┏━━

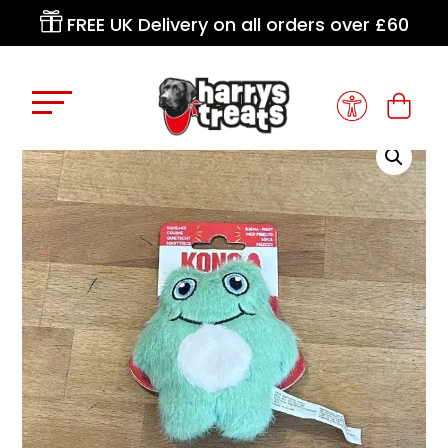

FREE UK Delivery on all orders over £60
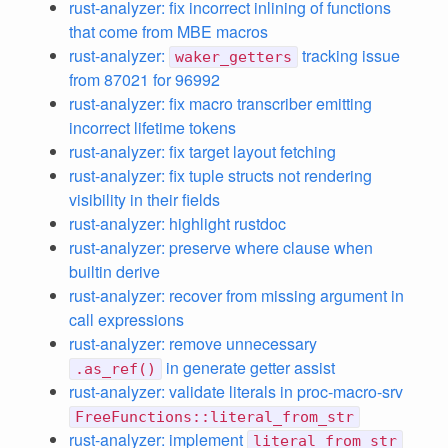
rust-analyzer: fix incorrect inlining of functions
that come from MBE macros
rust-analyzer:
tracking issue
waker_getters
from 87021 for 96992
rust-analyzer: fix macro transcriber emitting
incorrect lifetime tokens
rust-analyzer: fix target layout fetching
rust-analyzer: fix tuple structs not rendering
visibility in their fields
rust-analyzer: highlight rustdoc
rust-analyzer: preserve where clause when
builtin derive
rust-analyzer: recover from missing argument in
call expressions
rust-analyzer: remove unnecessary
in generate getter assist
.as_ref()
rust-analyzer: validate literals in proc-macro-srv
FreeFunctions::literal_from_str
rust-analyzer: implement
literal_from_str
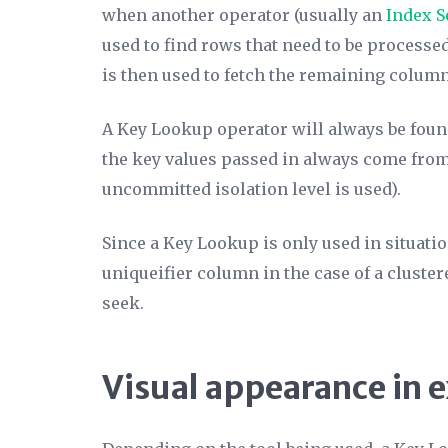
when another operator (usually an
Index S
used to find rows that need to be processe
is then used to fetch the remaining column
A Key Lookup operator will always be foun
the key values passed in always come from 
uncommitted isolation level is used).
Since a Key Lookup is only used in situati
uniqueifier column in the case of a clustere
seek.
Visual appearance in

┗━━
┏━━

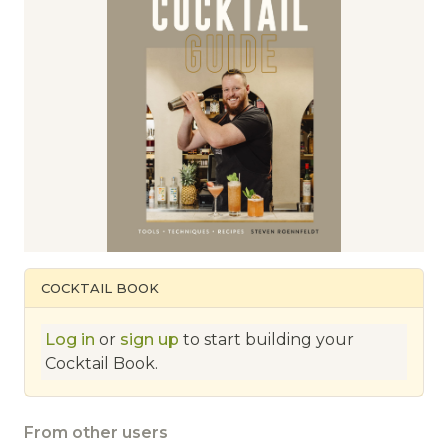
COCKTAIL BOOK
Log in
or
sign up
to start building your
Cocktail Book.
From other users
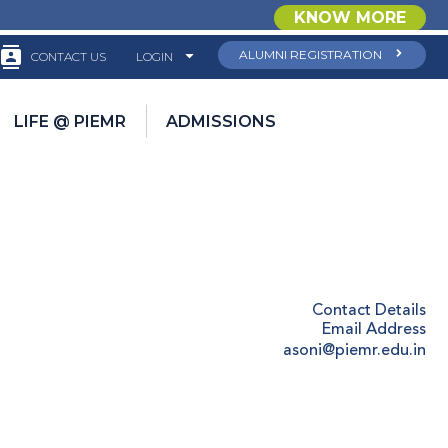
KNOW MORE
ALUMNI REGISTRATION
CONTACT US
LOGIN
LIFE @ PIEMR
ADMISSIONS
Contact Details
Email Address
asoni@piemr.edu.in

┗━━
┏━━

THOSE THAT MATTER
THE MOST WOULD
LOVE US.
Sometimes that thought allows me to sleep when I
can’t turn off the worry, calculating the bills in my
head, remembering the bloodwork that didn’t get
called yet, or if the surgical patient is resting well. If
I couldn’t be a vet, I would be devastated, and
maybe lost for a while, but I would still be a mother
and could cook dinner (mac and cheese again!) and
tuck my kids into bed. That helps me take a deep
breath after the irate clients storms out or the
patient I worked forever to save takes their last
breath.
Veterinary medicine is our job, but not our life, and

┗━━

● THE PROBLEM
Those lines of the records that contain the string "analyzer" should be identified and copied.

● ANSWER AREA
rust-analyzer: fix incorrect inlining of functions
rust-analyzer:
rust-analyzer: fix macro transcriber emitting
rust-analyzer: fix target layout fetching
rust-analyzer: fix tuple structs not rendering
rust-analyzer: highlight rustdoc
rust-analyzer: preserve where clause when
rust-analyzer: recover from missing argument in
rust-analyzer: remove unnecessary
rust-analyzer: validate literals in proc-macro-srv
rust-analyzer: implement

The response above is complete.